§ BRIEF
Write out, word for word and with no pictures, each line below from the one containing "Opleidingen" through the one containing "Tillåt alla", both included, and no other line.

§ MATERIAL FOR THE TASK
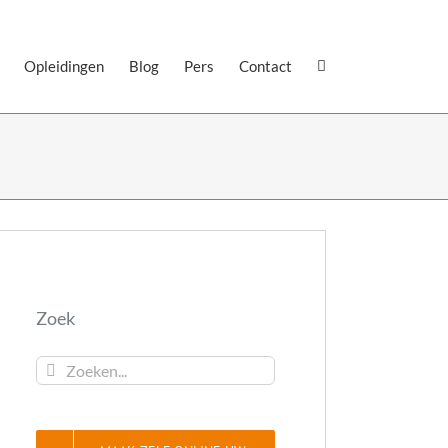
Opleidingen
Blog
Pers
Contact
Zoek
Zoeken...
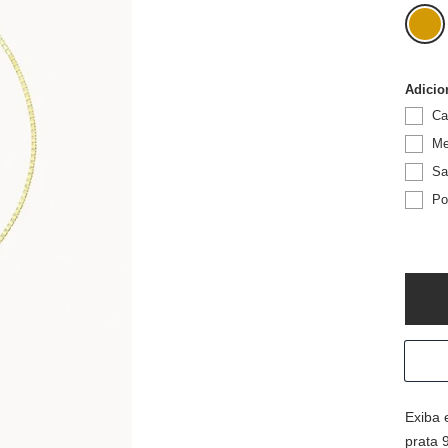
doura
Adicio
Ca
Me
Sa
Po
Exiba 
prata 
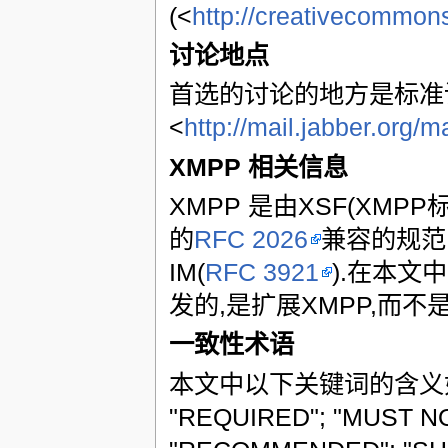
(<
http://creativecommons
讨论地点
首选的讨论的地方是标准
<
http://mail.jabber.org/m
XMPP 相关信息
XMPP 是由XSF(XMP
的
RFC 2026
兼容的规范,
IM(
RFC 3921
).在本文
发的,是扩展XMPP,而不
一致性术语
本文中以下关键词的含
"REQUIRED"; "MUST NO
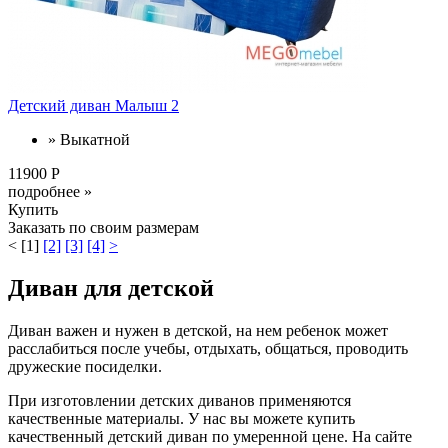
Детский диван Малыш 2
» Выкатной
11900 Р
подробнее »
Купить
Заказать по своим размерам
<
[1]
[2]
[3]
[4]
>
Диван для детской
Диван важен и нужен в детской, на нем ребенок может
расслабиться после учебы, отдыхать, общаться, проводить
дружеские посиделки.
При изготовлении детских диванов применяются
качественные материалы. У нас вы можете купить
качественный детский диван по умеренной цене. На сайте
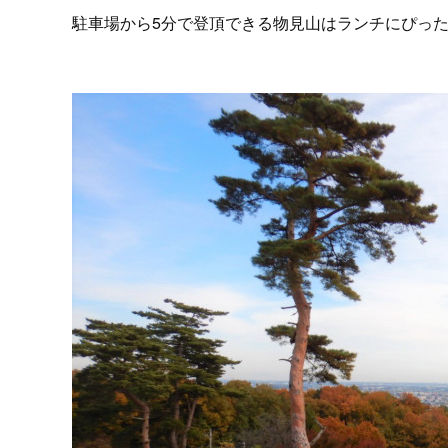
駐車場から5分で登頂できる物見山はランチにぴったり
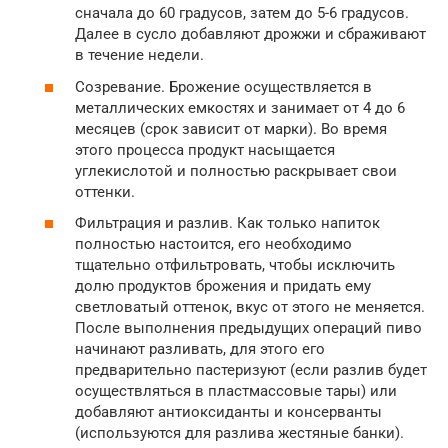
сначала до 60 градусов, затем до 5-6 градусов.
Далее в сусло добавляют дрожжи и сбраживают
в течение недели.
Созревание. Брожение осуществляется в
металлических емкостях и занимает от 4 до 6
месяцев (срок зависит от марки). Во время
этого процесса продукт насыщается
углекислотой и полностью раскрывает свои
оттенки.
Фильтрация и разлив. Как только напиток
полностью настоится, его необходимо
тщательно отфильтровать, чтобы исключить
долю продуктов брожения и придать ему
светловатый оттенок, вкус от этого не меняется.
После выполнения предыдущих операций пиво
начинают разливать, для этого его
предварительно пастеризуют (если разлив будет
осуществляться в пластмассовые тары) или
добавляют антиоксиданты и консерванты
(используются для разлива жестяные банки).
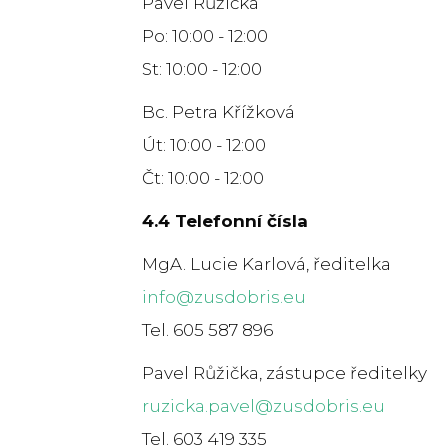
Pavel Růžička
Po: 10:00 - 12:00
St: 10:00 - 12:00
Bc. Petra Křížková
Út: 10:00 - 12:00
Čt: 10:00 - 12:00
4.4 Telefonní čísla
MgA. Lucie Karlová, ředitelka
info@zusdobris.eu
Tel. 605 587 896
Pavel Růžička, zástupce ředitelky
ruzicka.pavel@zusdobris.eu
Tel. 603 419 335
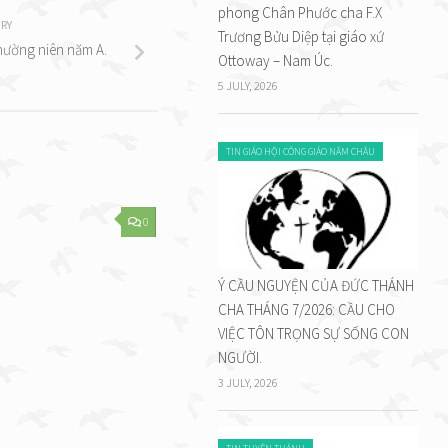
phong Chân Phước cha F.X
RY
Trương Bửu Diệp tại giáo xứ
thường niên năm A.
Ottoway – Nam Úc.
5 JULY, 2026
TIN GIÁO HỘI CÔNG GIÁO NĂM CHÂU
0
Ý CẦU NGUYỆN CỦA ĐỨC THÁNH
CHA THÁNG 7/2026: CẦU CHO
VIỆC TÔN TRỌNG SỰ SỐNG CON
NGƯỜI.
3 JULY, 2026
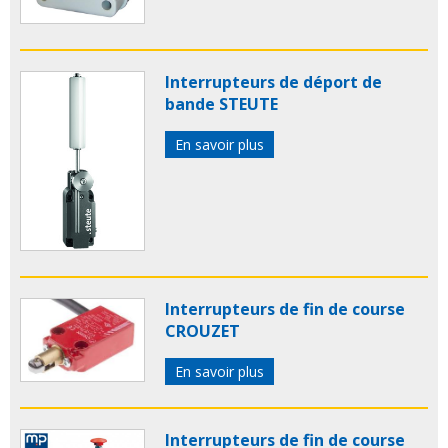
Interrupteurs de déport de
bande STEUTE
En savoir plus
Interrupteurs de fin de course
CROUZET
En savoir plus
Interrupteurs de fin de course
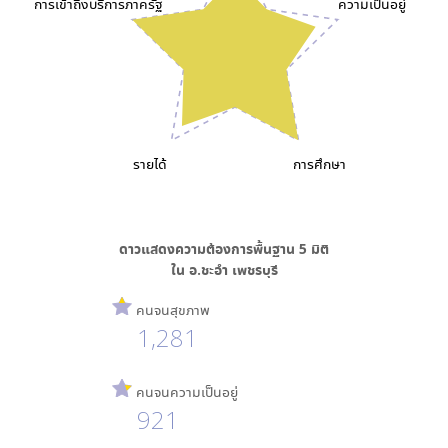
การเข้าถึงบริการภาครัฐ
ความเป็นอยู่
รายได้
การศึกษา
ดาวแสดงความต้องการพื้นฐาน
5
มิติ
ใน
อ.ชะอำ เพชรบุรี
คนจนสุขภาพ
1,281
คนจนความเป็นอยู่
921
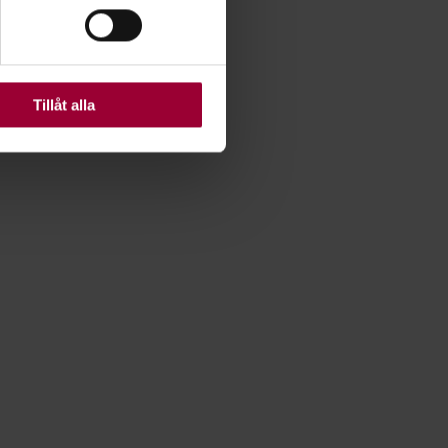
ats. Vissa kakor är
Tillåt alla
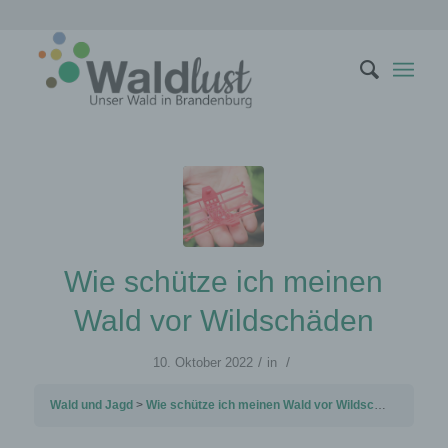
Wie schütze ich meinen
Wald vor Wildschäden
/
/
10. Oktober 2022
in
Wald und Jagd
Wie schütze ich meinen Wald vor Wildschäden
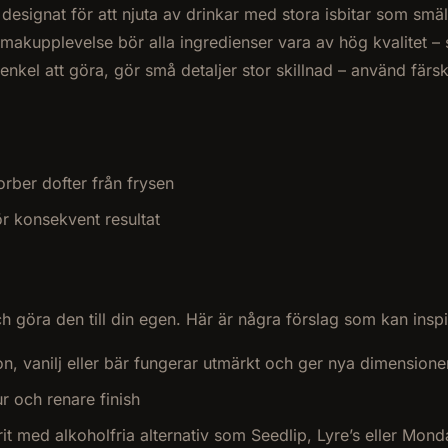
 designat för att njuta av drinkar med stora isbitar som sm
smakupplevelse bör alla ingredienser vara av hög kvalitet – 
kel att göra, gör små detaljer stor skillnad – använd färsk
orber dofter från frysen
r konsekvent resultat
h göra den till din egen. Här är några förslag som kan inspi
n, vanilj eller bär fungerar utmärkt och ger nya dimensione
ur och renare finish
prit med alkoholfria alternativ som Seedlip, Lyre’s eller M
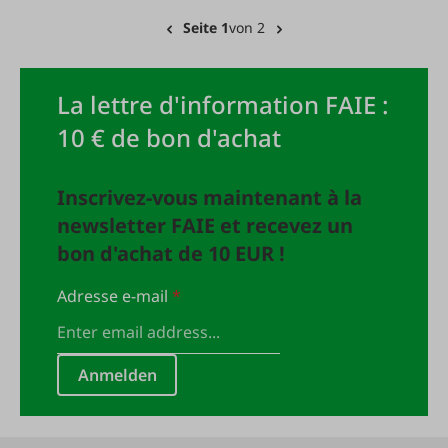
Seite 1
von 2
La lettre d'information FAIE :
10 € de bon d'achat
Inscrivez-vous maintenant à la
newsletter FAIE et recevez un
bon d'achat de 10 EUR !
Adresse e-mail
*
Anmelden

* * *

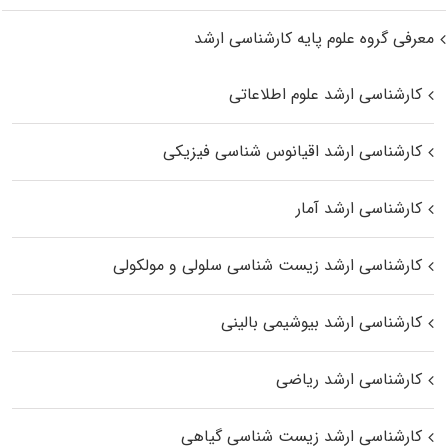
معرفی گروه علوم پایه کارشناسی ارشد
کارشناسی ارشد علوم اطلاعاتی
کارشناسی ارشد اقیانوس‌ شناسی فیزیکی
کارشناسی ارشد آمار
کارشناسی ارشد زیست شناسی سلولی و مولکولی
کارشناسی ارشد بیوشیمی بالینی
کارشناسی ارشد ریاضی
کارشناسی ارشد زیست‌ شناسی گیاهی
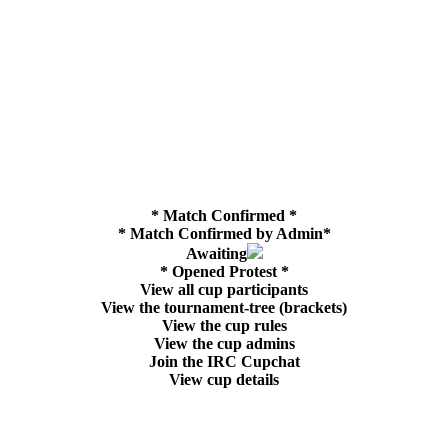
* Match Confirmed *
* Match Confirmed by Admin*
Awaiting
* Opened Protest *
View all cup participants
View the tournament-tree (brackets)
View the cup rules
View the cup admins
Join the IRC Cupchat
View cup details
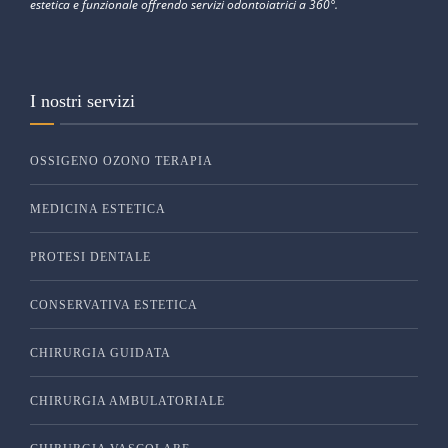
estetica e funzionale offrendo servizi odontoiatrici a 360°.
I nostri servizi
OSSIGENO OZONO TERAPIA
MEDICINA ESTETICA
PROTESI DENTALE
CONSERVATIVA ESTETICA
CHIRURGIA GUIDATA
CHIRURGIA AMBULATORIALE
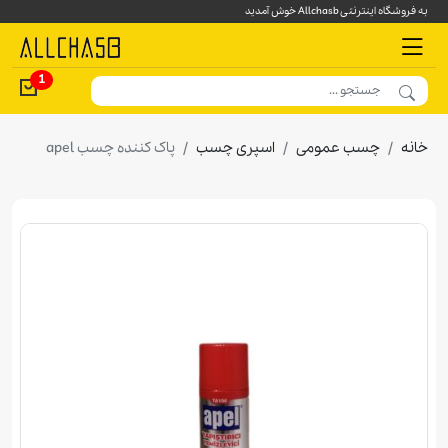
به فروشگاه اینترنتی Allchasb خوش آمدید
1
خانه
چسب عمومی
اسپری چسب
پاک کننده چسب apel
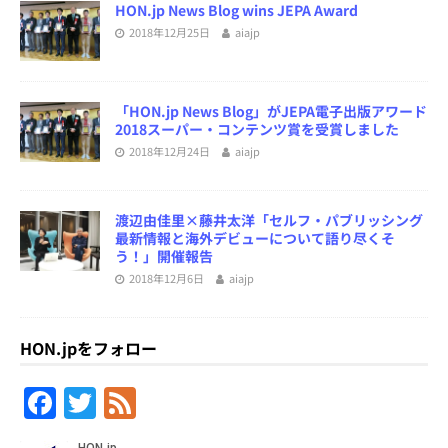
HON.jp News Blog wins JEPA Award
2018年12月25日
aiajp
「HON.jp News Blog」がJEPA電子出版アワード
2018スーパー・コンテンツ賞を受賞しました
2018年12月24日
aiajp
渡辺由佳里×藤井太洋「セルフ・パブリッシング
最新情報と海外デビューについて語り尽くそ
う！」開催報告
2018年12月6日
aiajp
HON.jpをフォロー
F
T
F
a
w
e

* * *

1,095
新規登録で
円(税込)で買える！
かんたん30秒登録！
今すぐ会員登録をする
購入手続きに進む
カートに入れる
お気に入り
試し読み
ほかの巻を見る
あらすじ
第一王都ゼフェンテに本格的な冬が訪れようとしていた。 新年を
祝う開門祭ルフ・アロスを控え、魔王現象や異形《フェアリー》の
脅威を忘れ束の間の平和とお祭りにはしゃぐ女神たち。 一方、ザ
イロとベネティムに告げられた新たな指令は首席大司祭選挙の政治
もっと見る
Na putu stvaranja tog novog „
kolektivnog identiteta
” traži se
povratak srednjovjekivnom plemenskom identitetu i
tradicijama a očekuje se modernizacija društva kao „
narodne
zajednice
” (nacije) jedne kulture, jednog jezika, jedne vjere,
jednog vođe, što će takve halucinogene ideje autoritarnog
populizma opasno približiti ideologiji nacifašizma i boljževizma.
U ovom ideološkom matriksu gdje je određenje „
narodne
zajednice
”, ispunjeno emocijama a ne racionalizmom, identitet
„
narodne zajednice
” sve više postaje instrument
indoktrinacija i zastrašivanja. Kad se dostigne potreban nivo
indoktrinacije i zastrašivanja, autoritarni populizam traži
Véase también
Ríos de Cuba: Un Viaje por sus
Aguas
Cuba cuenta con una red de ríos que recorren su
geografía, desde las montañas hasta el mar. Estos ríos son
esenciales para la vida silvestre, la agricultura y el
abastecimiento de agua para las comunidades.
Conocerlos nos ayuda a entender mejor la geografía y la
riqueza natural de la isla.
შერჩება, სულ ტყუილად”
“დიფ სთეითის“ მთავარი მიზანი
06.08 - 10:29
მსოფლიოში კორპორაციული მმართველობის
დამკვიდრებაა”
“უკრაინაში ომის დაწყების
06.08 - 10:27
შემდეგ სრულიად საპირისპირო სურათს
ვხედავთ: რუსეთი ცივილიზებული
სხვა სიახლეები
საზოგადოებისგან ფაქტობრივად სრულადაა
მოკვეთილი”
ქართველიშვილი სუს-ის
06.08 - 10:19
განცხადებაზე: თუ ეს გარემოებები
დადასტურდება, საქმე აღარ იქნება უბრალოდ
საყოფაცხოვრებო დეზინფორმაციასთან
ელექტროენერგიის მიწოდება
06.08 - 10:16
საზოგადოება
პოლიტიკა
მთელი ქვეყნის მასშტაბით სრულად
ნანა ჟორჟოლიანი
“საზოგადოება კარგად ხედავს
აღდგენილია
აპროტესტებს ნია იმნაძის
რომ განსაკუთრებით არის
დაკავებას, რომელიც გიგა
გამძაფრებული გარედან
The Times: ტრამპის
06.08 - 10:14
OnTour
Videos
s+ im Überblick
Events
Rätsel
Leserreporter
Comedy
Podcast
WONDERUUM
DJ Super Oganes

§ SOLUTION TO THIS EXERCISE
Opleidingen
Blog
Pers
Contact
Zoek
Zoeken...
doura
Adicio
Ca
Me
Sa
Po
Exiba 
prata 
(<
http://creativecommons
讨论地点
首选的讨论的地方是标准
<
http://mail.jabber.org/m
XMPP 相关信息
XMPP 是由XSF(XMP
的
RFC 2026
兼容的规范,
IM(
RFC 3921
).在本文
发的,是扩展XMPP,而不
一致性术语
本文中以下关键词的含
"REQUIRED"; "MUST NO
Детский диван Малыш 2
» Выкатной
11900 Р
подробнее »
Купить
Заказать по своим размерам
<
[1]
[2]
[3]
[4]
>
Диван для детской
Диван важен и нужен в детской, на нем ребенок может
расслабиться после учебы, отдыхать, общаться, проводить
дружеские посиделки.
При изготовлении детских диванов применяются
качественные материалы. У нас вы можете купить
качественный детский диван по умеренной цене. На сайте
駐車場から5分で登頂できる物見山はランチにぴったり
сначала до 60 градусов, затем до 5-6 градусов.
Далее в сусло добавляют дрожжи и сбраживают
в течение недели.
Созревание. Брожение осуществляется в
металлических емкостях и занимает от 4 до 6
месяцев (срок зависит от марки). Во время
этого процесса продукт насыщается
углекислотой и полностью раскрывает свои
оттенки.
Фильтрация и разлив. Как только напиток
полностью настоится, его необходимо
тщательно отфильтровать, чтобы исключить
долю продуктов брожения и придать ему
светловатый оттенок, вкус от этого не меняется.
После выполнения предыдущих операций пиво
начинают разливать, для этого его
предварительно пастеризуют (если разлив будет
осуществляться в пластмассовые тары) или
добавляют антиоксиданты и консерванты
(используются для разлива жестяные банки).
Pavel Růžička
Po: 10:00 - 12:00
St: 10:00 - 12:00
Bc. Petra Křížková
Út: 10:00 - 12:00
Čt: 10:00 - 12:00
4.4 Telefonní čísla
MgA. Lucie Karlová, ředitelka
info@zusdobris.eu
Tel. 605 587 896
Pavel Růžička, zástupce ředitelky
ruzicka.pavel@zusdobris.eu
Tel. 603 419 335
phong Chân Phước cha F.X
RY
Trương Bửu Diệp tại giáo xứ
thường niên năm A.
Ottoway – Nam Úc.
5 JULY, 2026
TIN GIÁO HỘI CÔNG GIÁO NĂM CHÂU
0
Ý CẦU NGUYỆN CỦA ĐỨC THÁNH
CHA THÁNG 7/2026: CẦU CHO
VIỆC TÔN TRỌNG SỰ SỐNG CON
NGƯỜI.
3 JULY, 2026
Interrupteurs de déport de
bande STEUTE
En savoir plus
Interrupteurs de fin de course
CROUZET
En savoir plus
Interrupteurs de fin de course
การเข้าถึงบริการภาครัฐ
ความเป็นอยู่
รายได้
การศึกษา
ดาวแสดงความต้องการพื้นฐาน
5
มิติ
ใน
อ.ชะอำ เพชรบุรี
คนจนสุขภาพ
1,281
คนจนความเป็นอยู่
921
ats. Vissa kakor är
Tillåt alla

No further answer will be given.